Des quatre options décrites plus haut, la plus satisfaisante paraît être celle qui consiste à enterrer l’urne ou à disperser les cendres sur le caveau familial, ce qui permet de conserver certains avantages de l’incinération tout en proposant un lieu de recueillement. Or cette situation, outre le paradoxe d’une " urne inhumée ", est aussi souvent la plus coûteuse : elle nécessite l’acquisition d’un caveau si l’on ne dispose pas de caveau familial. 
" Son père s’est fait incinérer, et P. aussi voulait se faire incinérer... Son amie n’a pas voulu que les cendres soient dispersées, elle voulait absolument que P. soit dans une urne sur la tombe de son père. Elle m’a dit : tu pourras y aller, je pourrai y aller, jusqu’à ce que j’apprenne que 15 jours après elle vivait avec un copain de P.... Alors j’ai pris une concession au petit village où il allait; comme on ne pouvait pas laisser l’urne comme ça on en a repris une autre, il fallait remettre l’urne dans une autre urne, et cette urne je l’ai enterrée aux 3/4, c’est une urne en granit... ". " Je disais que la crémation c'était bien, que ça évitait après de penser à la décomposition du corps mais j'ai eu la chance qu'elle veuille que ses cendres soient dispersées sur la tombe de sa mère. Donc il y a quand même un endroit. J'aurais franchement détesté qu'elle s'éparpille en haut des montagnes ou dans le lac parce qu'il n'y a plus rien. Il n’y a plus d'endroit personnel. Bon j'ai des amis dont les cendres des parents sont dispersées dans la mer alors, ils vont au bord de la mer, ils jettent une fleur et c'est bon. Moi j'ai besoin d'un endroit personnel ". 

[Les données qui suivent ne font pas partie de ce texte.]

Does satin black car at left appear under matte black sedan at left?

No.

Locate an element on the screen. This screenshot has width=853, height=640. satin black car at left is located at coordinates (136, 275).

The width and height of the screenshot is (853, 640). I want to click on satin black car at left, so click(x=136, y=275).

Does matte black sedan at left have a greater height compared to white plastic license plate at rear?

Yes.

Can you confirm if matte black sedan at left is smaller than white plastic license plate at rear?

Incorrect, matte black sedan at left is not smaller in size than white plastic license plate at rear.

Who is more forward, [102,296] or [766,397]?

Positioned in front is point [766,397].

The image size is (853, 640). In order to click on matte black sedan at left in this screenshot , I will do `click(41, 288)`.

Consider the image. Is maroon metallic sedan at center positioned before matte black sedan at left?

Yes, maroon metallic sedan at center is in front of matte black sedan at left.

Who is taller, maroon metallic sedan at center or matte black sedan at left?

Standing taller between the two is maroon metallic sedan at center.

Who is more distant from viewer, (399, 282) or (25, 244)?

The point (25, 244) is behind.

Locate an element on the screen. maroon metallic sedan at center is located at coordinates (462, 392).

Si l’on choisit la dispersion des cendres, même en gardant une trace précise du lieu de dispersion, l’absence de marquage physique, de lieu précisément identifié, rend difficile la commémoration du souvenir du défunt. 

Bien souvent, ce n’est que plusieurs années après le décès que cette absence de lieu de recueillement se fait sentir auprès des proches. " 
J’ai la photo du lieu où on a jeté les cendres de mon père, j’ai la latitude et la longitude exacte, et tous les ans on loue un voilier pour y aller... C’est en pleine mer, en Méditerranée, au large de P.; on y va tous les ans avec mon frère ( skipper de profession ) et on jette une couronne de fleurs à cet endroit là... Au mois de novembre de l’année dernière mon frère a fait une véritable crise dépressive, parce qu’il ne pouvait pas aller se recueillir sur une tombe... Je lui ai dit : attends, papa il aurait une tombe en marbre avec son nom, tu te sentirais mieux ? Ill m’a dit : je crois que oui... ". 

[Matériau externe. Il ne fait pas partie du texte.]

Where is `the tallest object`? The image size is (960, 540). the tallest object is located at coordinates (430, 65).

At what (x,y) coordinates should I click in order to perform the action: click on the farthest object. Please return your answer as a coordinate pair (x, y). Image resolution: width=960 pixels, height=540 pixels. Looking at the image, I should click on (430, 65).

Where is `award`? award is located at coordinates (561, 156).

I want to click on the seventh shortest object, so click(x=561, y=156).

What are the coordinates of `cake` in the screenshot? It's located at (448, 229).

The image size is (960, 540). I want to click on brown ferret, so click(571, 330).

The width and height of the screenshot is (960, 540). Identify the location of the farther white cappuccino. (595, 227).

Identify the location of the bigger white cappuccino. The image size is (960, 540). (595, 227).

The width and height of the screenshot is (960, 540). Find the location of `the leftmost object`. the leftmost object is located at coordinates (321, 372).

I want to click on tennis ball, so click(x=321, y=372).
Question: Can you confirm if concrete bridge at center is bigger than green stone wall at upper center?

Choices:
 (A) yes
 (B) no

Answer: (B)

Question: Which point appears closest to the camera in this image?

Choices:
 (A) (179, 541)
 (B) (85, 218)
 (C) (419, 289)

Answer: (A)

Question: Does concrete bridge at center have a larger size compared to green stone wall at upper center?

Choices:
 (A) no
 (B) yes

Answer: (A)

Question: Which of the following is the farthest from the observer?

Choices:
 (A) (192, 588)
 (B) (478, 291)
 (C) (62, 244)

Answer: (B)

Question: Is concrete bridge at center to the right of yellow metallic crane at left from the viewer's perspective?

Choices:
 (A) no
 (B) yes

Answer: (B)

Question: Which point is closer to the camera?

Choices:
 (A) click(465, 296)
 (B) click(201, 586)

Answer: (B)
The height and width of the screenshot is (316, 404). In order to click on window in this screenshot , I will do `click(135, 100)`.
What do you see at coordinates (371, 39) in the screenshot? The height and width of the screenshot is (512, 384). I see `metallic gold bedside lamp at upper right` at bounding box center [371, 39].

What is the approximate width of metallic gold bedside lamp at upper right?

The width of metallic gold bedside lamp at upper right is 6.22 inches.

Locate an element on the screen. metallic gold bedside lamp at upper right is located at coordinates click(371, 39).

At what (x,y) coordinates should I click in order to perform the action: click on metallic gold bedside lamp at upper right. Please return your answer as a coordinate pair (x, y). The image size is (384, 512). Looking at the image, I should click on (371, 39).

La dépose de l’urne dans un columbarium peut également se révéler insatisfaisante : les dimensions du " monument " - une plaque -, le fait que cette plaque soit disposée verticalement - on ne peut y déposer d’objets ou de fleurs - ne favorisent pas le recueillement. En outre, la multiplicité des plaques et leur disposition peut induire un sentiment d’anonymat, et il est alors très difficile de relier le lieu à la mémoire du disparu. 
" La crémation, il y a une petite plaque au columbarium du Père Lachaise et un petit truc pour mettre une fleur... A part ça il n’y a rien, et c’est un des problèmes du columbarium il n’y a pas moyen de se recueillir, c’est une série de plaques, ça fait vraiment série de numéros. Bon c’est rangé, c’est un souterrain avec des murs immenses couverts de petites plaques, et comme c’est sur un mur on ne peut rien déposer ". 

Nous n’avons par ailleurs pas rencontré de personnes souhaitant conserver à domicile les cendres d’un proche décédé. 
" Les cendres, on peut les mettre sur une étagère si on est morbide ".